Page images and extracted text
------------

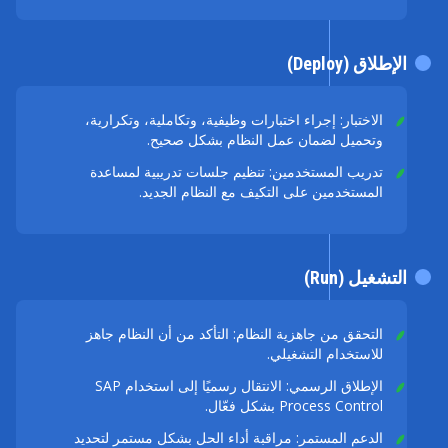
الإطلاق (Deploy)
الاختبار: إجراء اختبارات وظيفية، وتكاملية، وتكرارية،
وتحميل لضمان عمل النظام بشكل صحيح.
تدريب المستخدمين: تنظيم جلسات تدريبية لمساعدة
المستخدمين على التكيف مع النظام الجديد.
التشغيل (Run)
التحقق من جاهزية النظام: التأكد من أن النظام جاهز
للاستخدام التشغيلي.
الإطلاق الرسمي: الانتقال رسميًا إلى استخدام SAP
Process Control بشكل فعّال.
الدعم المستمر: مراقبة أداء الحل بشكل مستمر لتحديد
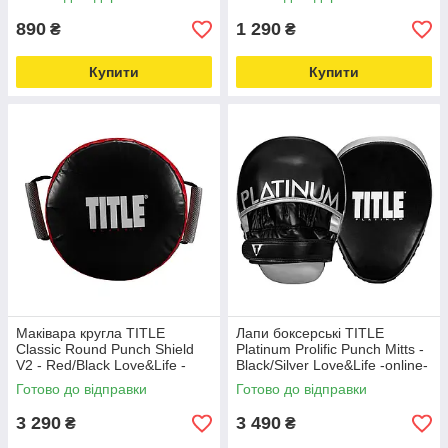
890
1 290
₴
₴
Купити
Купити
Маківара кругла TITLE
Лапи боксерські TITLE
Classic Round Punch Shield
Platinum Prolific Punch Mitts -
V2 - Red/Black Love&Life -
Black/Silver Love&Life -online-
online-multimarket-
multimarket-
Готово до відправки
Готово до відправки
3 290
3 490
₴
₴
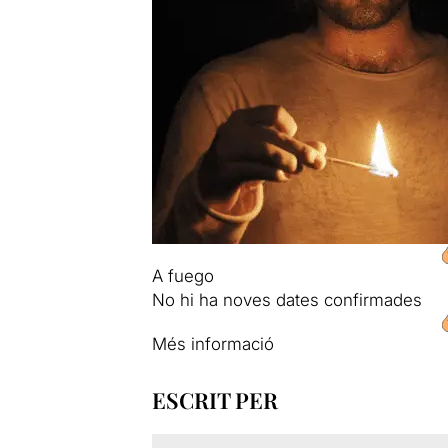
A fuego
No hi ha noves dates confirmades
Més informació
ESCRIT PER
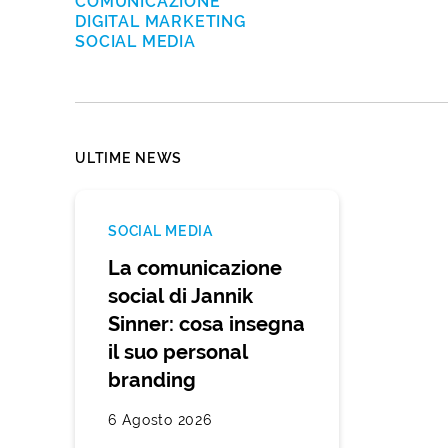
COMUNICAZIONE
DIGITAL MARKETING
SOCIAL MEDIA
ULTIME NEWS
SOCIAL MEDIA
La comunicazione
social di Jannik
Sinner: cosa insegna
il suo personal
branding
6 Agosto 2026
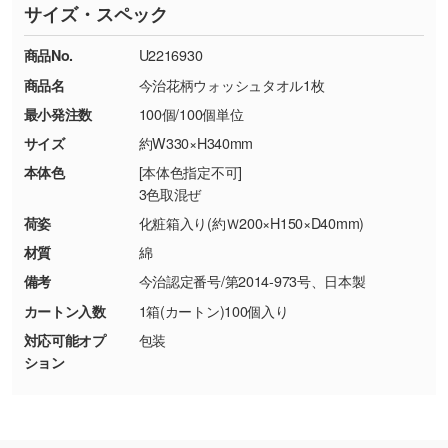
サイズ・スペック
※詳しくは「
商品の良品基準について
」をご覧
す。→
詳しく見る
TEL：0422-29-9911 営業時間10:00～
ください。
18:00(土日祝日除く)
商品No.
U2216930
・コーポレートカラーを使って印刷したい／印
お問い合わせフォームはこちら
商品名
今治花柄ウォッシュタオル1枚
【返品・交換ができない場合】
刷色にこだわりがある
最小発注数
100個/100個単位
・お客様の元で商品を加工された場合、または
DIC・PANTONEなどのカラーチップの指定や、
商品が破損した場合
現物支給による色指定も承っております。→
詳
サイズ
約W330×H340mm
・商品到着後7日以上経過している場合
しく見る
本体色
[本体色指定不可]
・お客様のご都合による返品・交換依頼(商
3色取混ぜ
品・色・数量などの注文間違い等)
・背景がある画像からキャラクター部分だけを
荷姿
化粧箱入り(約Ｗ200×H150×D40mm)
使いたいです
材質
綿
シンプルな背景のデータや、使いたいキャラク
備考
今治認定番号/第2014-973号、日本製
ター部分の輪郭がはっきりしているデータは切
カートン入数
1箱(カートン)100個入り
り抜き処理が可能です。→
詳しく見る
対応可能オプ
包装
ション
・持っているデータの背景が足りない／塗り足
しの作り方が分からない
印刷したいデータが印刷範囲よりも小さい場
合、シンプルな色・柄の背景であれば拡張が可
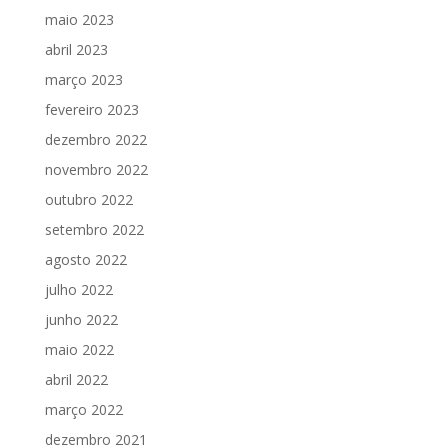
maio 2023
abril 2023
março 2023
fevereiro 2023
dezembro 2022
novembro 2022
outubro 2022
setembro 2022
agosto 2022
julho 2022
junho 2022
maio 2022
abril 2022
março 2022
dezembro 2021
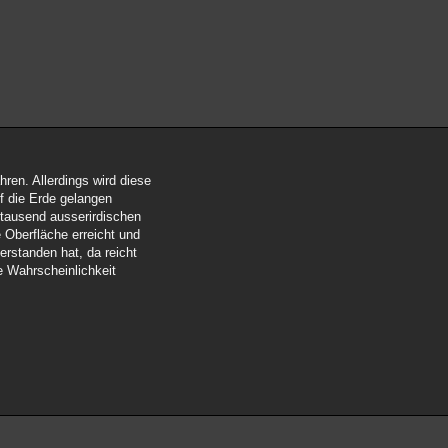
hren. Allerdings wird diese
uf die Erde gelangen
n tausend ausserirdischen
 Oberfläche erreicht und
rstanden hat, da reicht
e Wahrscheinlichkeit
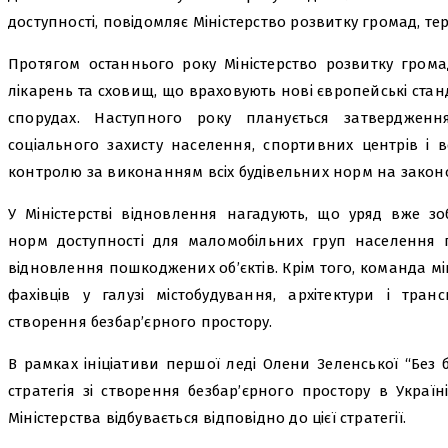
доступності, повідомляє Міністерство розвитку громад, те
Протягом останнього року Міністерство розвитку гром
лікарень та сховищ, що враховують нові європейські станд
спорудах. Наступного року планується затвердженн
соціального захисту населення, спортивних центрів і 
контролю за виконанням всіх будівельних норм на законо
У Міністерстві відновлення нагадують, що уряд вже зо
норм доступності для маломобільних груп населення п
відновлення пошкоджених об’єктів. Крім того, команда м
фахівців у галузі містобудування, архітектури і тра
створення безбар’єрного простору.
В рамках ініціативи першої леді Олени Зеленської “Без 
стратегія зі створення безбар’єрного простору в Україні
Міністерства відбувається відповідно до цієї стратегії.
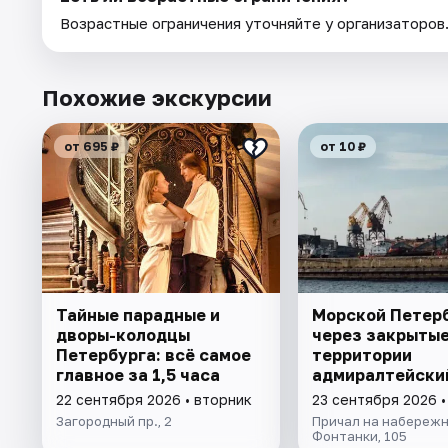
Возрастные ограничения уточняйте у организаторов
Похожие экскурсии
от 695 ₽
от 10 ₽
Тайные парадные и
Морской Петерб
дворы-колодцы
через закрыты
Петербурга: всё самое
территории
главное за 1,5 часа
адмиралтейски
верфей
22 сентября 2026 • вторник
23 сентября 2026 
Загородный пр., 2
Причал на набережн
Фонтанки, 105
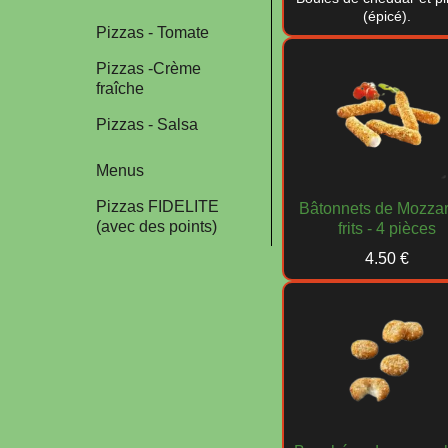
(épicé).
Pizzas - Tomate
Pizzas -Crème
fraîche
Pizzas - Salsa
Menus
Pizzas FIDELITE
Bâtonnets de Mozzar
(avec des points)
frits - 4 pièces
4.50 €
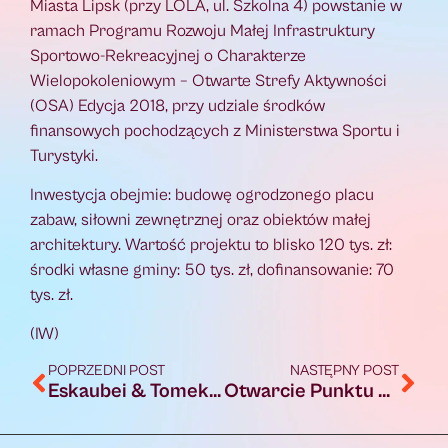
Miasta Lipsk (przy LOLA, ul. Szkolna 4) powstanie w
ramach Programu Rozwoju Małej Infrastruktury
Sportowo-Rekreacyjnej o Charakterze
Wielopokoleniowym – Otwarte Strefy Aktywności
(OSA) Edycja 2018, przy udziale środków
finansowych pochodzących z Ministerstwa Sportu i
Turystyki.
Inwestycja obejmie: budowę ogrodzonego placu
zabaw, siłowni zewnętrznej oraz obiektów małej
architektury. Wartość projektu to blisko 120 tys. zł:
środki własne gminy: 50 tys. zł, dofinansowanie: 70
tys. zł.
(IW)
POPRZEDNI POST
NASTĘPNY POST
Eskaubei & Tomek Nowak Quartet Mr. Krime – KONCERT
Otwarcie Punktu Konsultacji Rehabilitacji w Augustowie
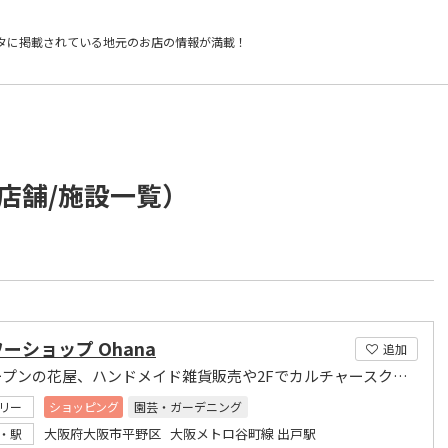
タに掲載されている
地元のお店の情報が満載！
店舗/施設一覧）
ーショップ Ohana
追加
7月オープンの花屋、ハンドメイド雑貨販売や2Fでカルチャースクール開催
リー
ショッピング
園芸・ガーデニング
大阪府大阪市平野区 大阪メトロ谷町線 出戸駅
・駅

------------

TRY IT
Could you reproduce every entry exactly, leaving out the pictures?

REPLY TO THE EXERCISE
الإطلاق (Deploy)
الاختبار: إجراء اختبارات وظيفية، وتكاملية، وتكرارية،
وتحميل لضمان عمل النظام بشكل صحيح.
تدريب المستخدمين: تنظيم جلسات تدريبية لمساعدة
المستخدمين على التكيف مع النظام الجديد.
التشغيل (Run)
التحقق من جاهزية النظام: التأكد من أن النظام جاهز
للاستخدام التشغيلي.
الإطلاق الرسمي: الانتقال رسميًا إلى استخدام SAP
Process Control بشكل فعّال.
الدعم المستمر: مراقبة أداء الحل بشكل مستمر لتحديد
890
1 290
₴
₴
Купити
Купити
Маківара кругла TITLE
Лапи боксерські TITLE
Classic Round Punch Shield
Platinum Prolific Punch Mitts -
V2 - Red/Black Love&Life -
Black/Silver Love&Life -online-
online-multimarket-
multimarket-
Готово до відправки
Готово до відправки
3 290
3 490
₴
₴
A fuego
No hi ha noves dates confirmades
Més informació
ESCRIT PER
COMUNICAZIONE
DIGITAL MARKETING
SOCIAL MEDIA
ULTIME NEWS
SOCIAL MEDIA
La comunicazione
social di Jannik
Sinner: cosa insegna
il suo personal
branding
6 Agosto 2026
サイズ・スペック
※詳しくは「
商品の良品基準について
」をご覧
す。→
詳しく見る
TEL：0422-29-9911 営業時間10:00～
ください。
18:00(土日祝日除く)
商品No.
U2216930
・コーポレートカラーを使って印刷したい／印
お問い合わせフォームはこちら
商品名
今治花柄ウォッシュタオル1枚
【返品・交換ができない場合】
刷色にこだわりがある
最小発注数
100個/100個単位
・お客様の元で商品を加工された場合、または
DIC・PANTONEなどのカラーチップの指定や、
商品が破損した場合
現物支給による色指定も承っております。→
詳
サイズ
約W330×H340mm
・商品到着後7日以上経過している場合
しく見る
本体色
[本体色指定不可]
・お客様のご都合による返品・交換依頼(商
3色取混ぜ
品・色・数量などの注文間違い等)
・背景がある画像からキャラクター部分だけを
荷姿
化粧箱入り(約Ｗ200×H150×D40mm)
使いたいです
材質
綿
シンプルな背景のデータや、使いたいキャラク
備考
今治認定番号/第2014-973号、日本製
ター部分の輪郭がはっきりしているデータは切
カートン入数
1箱(カートン)100個入り
り抜き処理が可能です。→
詳しく見る
対応可能オプ
包装
ション
・持っているデータの背景が足りない／塗り足
しの作り方が分からない
印刷したいデータが印刷範囲よりも小さい場
合、シンプルな色・柄の背景であれば拡張が可
maio 2023
abril 2023
março 2023
fevereiro 2023
dezembro 2022
novembro 2022
outubro 2022
setembro 2022
agosto 2022
julho 2022
junho 2022
maio 2022
abril 2022
março 2022
dezembro 2021
hren. Allerdings wird diese
uf die Erde gelangen
n tausend ausserirdischen
 Oberfläche erreicht und
rstanden hat, da reicht
e Wahrscheinlichkeit
доступності, повідомляє Міністерство розвитку громад, те
Протягом останнього року Міністерство розвитку гром
лікарень та сховищ, що враховують нові європейські станд
спорудах. Наступного року планується затвердженн
соціального захисту населення, спортивних центрів і 
контролю за виконанням всіх будівельних норм на законо
У Міністерстві відновлення нагадують, що уряд вже зо
норм доступності для маломобільних груп населення п
відновлення пошкоджених об’єктів. Крім того, команда м
фахівців у галузі містобудування, архітектури і тра
створення безбар’єрного простору.
В рамках ініціативи першої леді Олени Зеленської “Без 
стратегія зі створення безбар’єрного простору в Україні
Міністерства відбувається відповідно до цієї стратегії.
Возрастные ограничения уточняйте у организаторов
Похожие экскурсии
от 695 ₽
от 10 ₽
Тайные парадные и
Морской Петерб
дворы-колодцы
через закрыты
Петербурга: всё самое
территории
главное за 1,5 часа
адмиралтейски
верфей
22 сентября 2026 • вторник
23 сентября 2026 
Загородный пр., 2
Причал на набережн
Фонтанки, 105
(épicé).
Pizzas - Tomate
Pizzas -Crème
fraîche
Pizzas - Salsa
Menus
Pizzas FIDELITE
Bâtonnets de Mozzar
(avec des points)
frits - 4 pièces
4.50 €
Miasta Lipsk (przy LOLA, ul. Szkolna 4) powstanie w
ramach Programu Rozwoju Małej Infrastruktury
Sportowo-Rekreacyjnej o Charakterze
Wielopokoleniowym – Otwarte Strefy Aktywności
(OSA) Edycja 2018, przy udziale środków
finansowych pochodzących z Ministerstwa Sportu i
Turystyki.
Inwestycja obejmie: budowę ogrodzonego placu
zabaw, siłowni zewnętrznej oraz obiektów małej
architektury. Wartość projektu to blisko 120 tys. zł:
środki własne gminy: 50 tys. zł, dofinansowanie: 70
tys. zł.
(IW)
POPRZEDNI POST
NASTĘPNY POST
Eskaubei & Tomek Nowak Quartet Mr. Krime – KONCERT
Otwarcie Punktu Konsultacji Rehabilitacji w Augustowie
タに掲載されている
地元のお店の情報が満載！
店舗/施設一覧）
ーショップ Ohana
追加
7月オープンの花屋、ハンドメイド雑貨販売や2Fでカルチャースクール開催
リー
ショッピング
園芸・ガーデニング
大阪府大阪市平野区 大阪メトロ谷町線 出戸駅
・駅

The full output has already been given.